Among the 1,045 women who had preventive surgery either before or during study participation, seven (0.7 percent) were diagnosed with cancer of the peritoneum during the follow-up period. Six of these women had a BRCA1 mutation and one had a BRCA2 mutation.
On the basis of these findings, the researchers estimated that
- women with intact ovaries who carry a BRCA1 mutation have a 62 percent risk of developing ovarian cancer by age 75.
- women with intact ovaries who carry a BRCA2 mutation have an 18 percent risk of developing ovarian cancer by age 75.
- preventive surgery to remove the ovaries and fallopian tubes reduces the risk of a related cancer by 80 percent in women who carry a BRCA1 or BRCA2 mutation. (There isn’t a 100 percent reduction because cancer originating in these organs might have begun to spread prior to their removal.)
- women who undergo preventive surgery retain a four percent risk of developing cancer of the peritoneum.
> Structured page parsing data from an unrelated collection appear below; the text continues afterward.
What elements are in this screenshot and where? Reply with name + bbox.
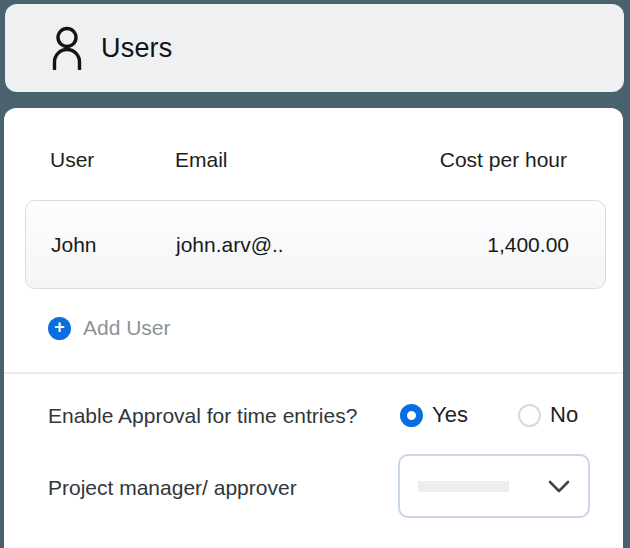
dropdown-empty-value [418, 481, 509, 492]
radio-approval-no[interactable]: No [518, 402, 578, 428]
users-header-bar[interactable]: Users [5, 4, 624, 92]
plus-icon: + [48, 317, 71, 340]
approver-label: Project manager/ approver [48, 476, 297, 500]
chevron-down-icon [548, 480, 570, 493]
table-header-row: User Email Cost per hour [4, 148, 623, 172]
user-icon [51, 26, 83, 70]
column-header-email: Email [175, 148, 440, 172]
column-header-user: User [50, 148, 175, 172]
radio-approval-yes[interactable]: Yes [400, 402, 468, 428]
section-divider [4, 372, 623, 374]
users-panel: User Email Cost per hour John john.arv@.… [4, 108, 623, 548]
add-user-label: Add User [83, 316, 171, 340]
radio-yes-label: Yes [432, 402, 468, 428]
cell-cost-per-hour: 1,400.00 [487, 233, 569, 257]
radio-selected-icon[interactable] [400, 404, 423, 427]
add-user-button[interactable]: + Add User [48, 316, 171, 340]
radio-no-label: No [550, 402, 578, 428]
cell-user-email: john.arv@.. [176, 233, 487, 257]
approver-dropdown[interactable] [398, 454, 590, 518]
cell-user-name: John [51, 233, 176, 257]
page-title: Users [101, 33, 173, 64]
table-row[interactable]: John john.arv@.. 1,400.00 [25, 200, 606, 289]
approval-question-label: Enable Approval for time entries? [48, 404, 357, 428]
column-header-cost: Cost per hour [440, 148, 567, 172]
radio-unselected-icon[interactable] [518, 404, 541, 427]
“Our study supports the recommendation for [preventive] oophorectomy as a highly effective means of reducing the risk of ovarian and fallopian tube cancers in BRCA1 and BRCA2 carriers,” Narod and his colleagues write. The fact that a small risk of developing peritoneal cancer remains after surgery is not enough to recommend against the procedure, the researchers add.
This study’s findings confirm that preventive surgery to remove the ovaries and fallopian tubes is the standard of care for women with BRCA1 or BRCA2 mutations who have completed childbearing, says Mark H. Greene, M.D., of the National Cancer Institute’s Division of Cancer Epidemiology and Genetics.
“This excellent article may help to make that fact more widely known in the general medical community,” he says.
The results also suggest that peritoneal cancer after risk-reducing surgery is less common than many cancer genetics specialists had thought, adds Greene. “Most women who have [preventive surgery] do not develop peritoneal cancer. This finding is good news.”
Despite the fact that this is the largest study of this question ever done, the researchers’ estimate that preventive surgery reduces the risk of cancer by 80 percent in women who carry a BRCA1 or BRCA2 mutation is based on a relatively small number of cancer cases (50) among study participants, Greene notes. For this reason, 80 percent is not a totally precise estimate of the reduction in risk obtained by surgery. The actual reduction in risk could be either somewhat more or somewhat less than 80 percent.
“Nonetheless, there is no doubt that [for women at high risk] salpingo-oophorectomy eliminates most of the risk of ovarian and fallopian tube cancer, and represents an invaluable option in the management of [this high-risk population],” he concludes.